In terms of advanced chronic GVHD, ibrutinib is FDA approved. KD025 is looking really promising…There are other advances that are emerging in this field. 

Can you discuss the toxicities of using ruxolitinib to treat chronic GVHD? 

Ruxolitinib is a JAK1/JAK2 inhibitor that is very effective in acute GVHD, but it comes with a price. You're suppressing the immune system and the worry is that the suppression of the immune system will expose the patient to more infections. 

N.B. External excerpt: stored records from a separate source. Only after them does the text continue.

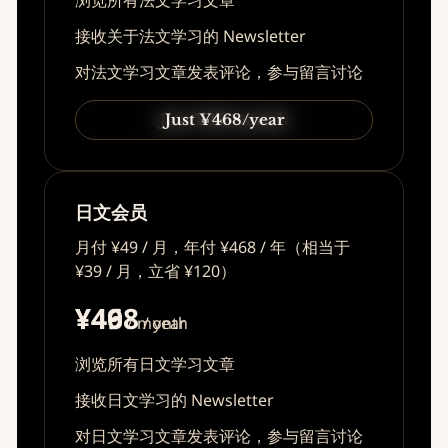
浏览所有法文学习文章
接收关于法文学习的 Newsletter
对法文学习文章发表评论，参与留言讨论
Just ¥49/month
Just ¥468/year
日文会员
月付 ¥49 / 月，年付 ¥468 / 年（相当于
¥39 / 月，立省 ¥120）
¥49
¥468
/ month
/ year
浏览所有日文学习文章
接收日文学习的 Newsletter
对日文学习文章发表评论，参与留言讨论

Data will be coming out in the fall from a manuscript where we try to address this in a more granular manner. What it appears is that when ruxolitinib works, and the patient responds from a GVHD standpoint, the risk of infection actually decreases. It is the non-responders for ruxolitinib that are really giving the signal of the high infection rate. Thus, ruxolitinib non-responders is really the group that we need the scientific focus on to see how we can improve the outcomes of these patients. 

A thing to keep in mind is that ruxolitinib is for patients who are steroid refractory...So as soon as a patient is refractory, stop the next line of therapy in the form of ruxolitinib. Don't wait too long. Don't expose the patient to unnecessary steroids, because unnecessary steroids generate the milieu of ongoing infections as well.